Eric dog-paddles up a funky, awkward-leaning A3 corner on
fragile rock. Occasional corn flakes of granite pop loose
(as he weights his tentative pieces), to patter down onto
the hanging tent of camp, 200 feet below, then disappear
into the void. I follow, pushing to move as fast as I can,
frustrated and amazed by the continuously difficult climbing
of Eric's lead. A masterful pitch.
My turn. A moment of truth wrenches my gut when a stopper
pulls out of the crack below me. Insanity reigns as I look
into the eyes of a possible 80-foot fall, then, shaking,
tease a TCU off the rack and into the crack, not noticing
the light drizzle beginning to fall.
"Waaa, Waaa, Waaaah....."
Summit: light sprinkles. We hurriedly munch a Cliff Bar,
snap a few quick photos. Time to go, as the rain and mist
insistantly remind us.
Rappel down. Break camp. Pack Piglet and Hog-en-Dasz.
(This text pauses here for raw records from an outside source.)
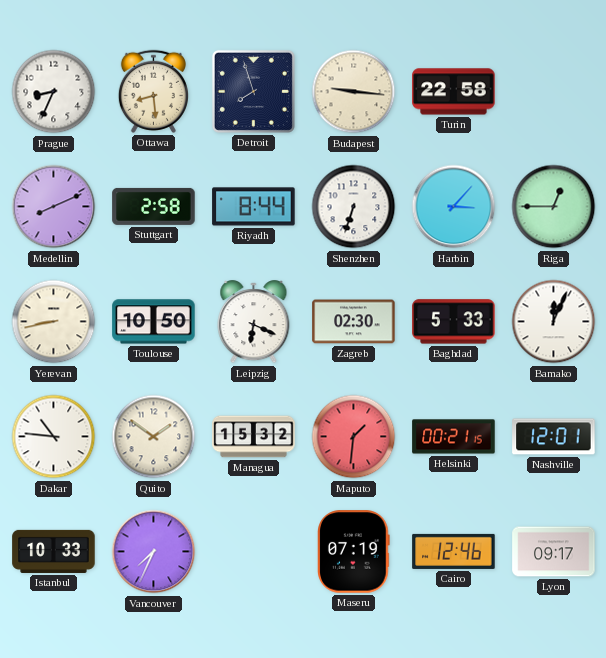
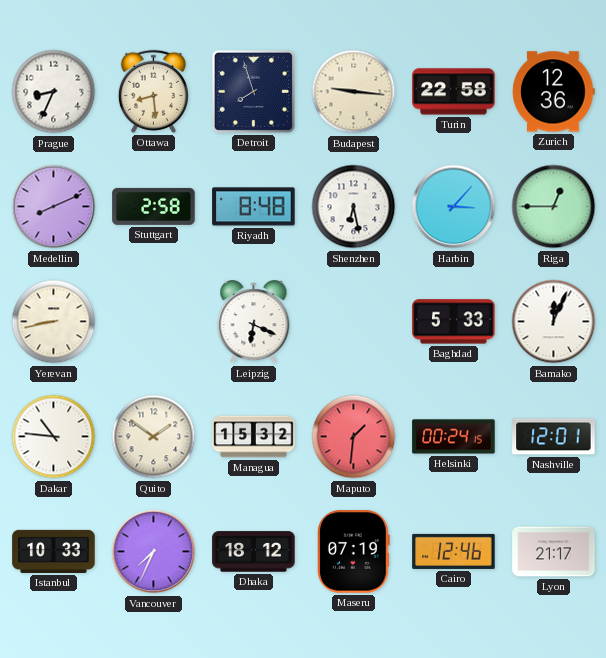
Zurich: none -> 12:36
Riyadh: 8:44 -> 8:48
Shenzhen: 6:33 -> 6:28
Toulouse: 10:50 -> none
Zagreb: 02:30 -> none
Helsinki: 00:21 -> 00:24
Dhaka: none -> 18:12
Lyon: 09:17 -> 21:17
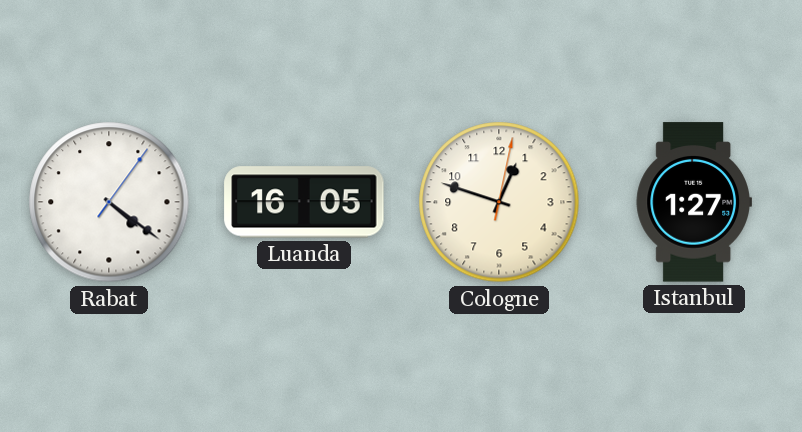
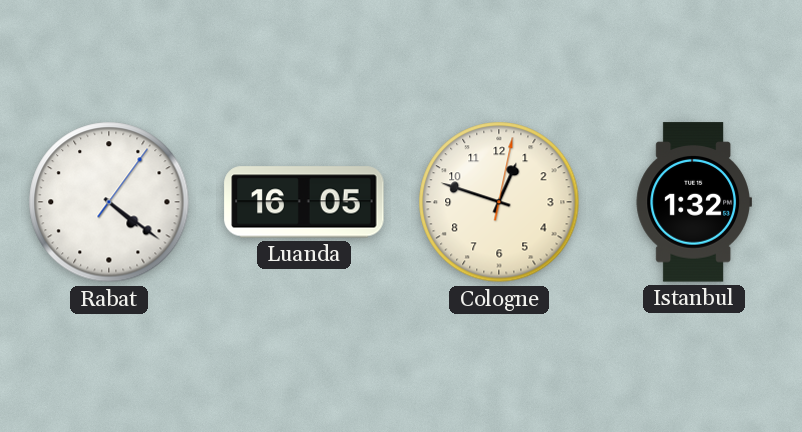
Istanbul: 1:27 -> 1:32
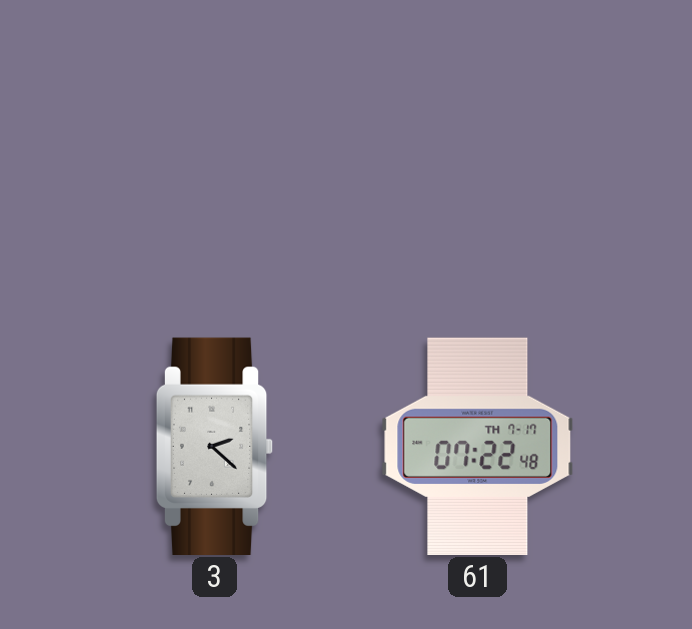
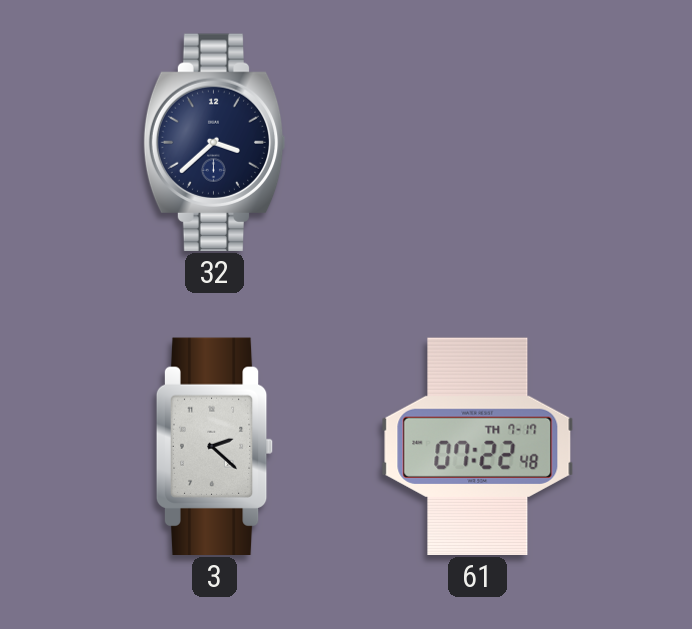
32: none -> 3:38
Rappel
the rest of the route with the bags strangling from the
waists, rope stuck once for a horrifying eternity (Panic) but finally
free as it starts-to-rain-and-get-dark-and-chillingly-gusty-windy
all at once and Cannon with a headlamp that doesn't work as we
rappel the last three pitches in the torrential wet tangly desperate
hog-pulling night-fighting our way down to
pitch black base stumbling tumbling pig-backed down slickery
jumbled bouldery steep out to the truck at Awahnee Hotel by
9:30 pm as the rain pours down and women in formals and men in
suits stroll by under umbrellas with arched eyebrows at
smelly-filthy-drenched us, Rats from the abyss.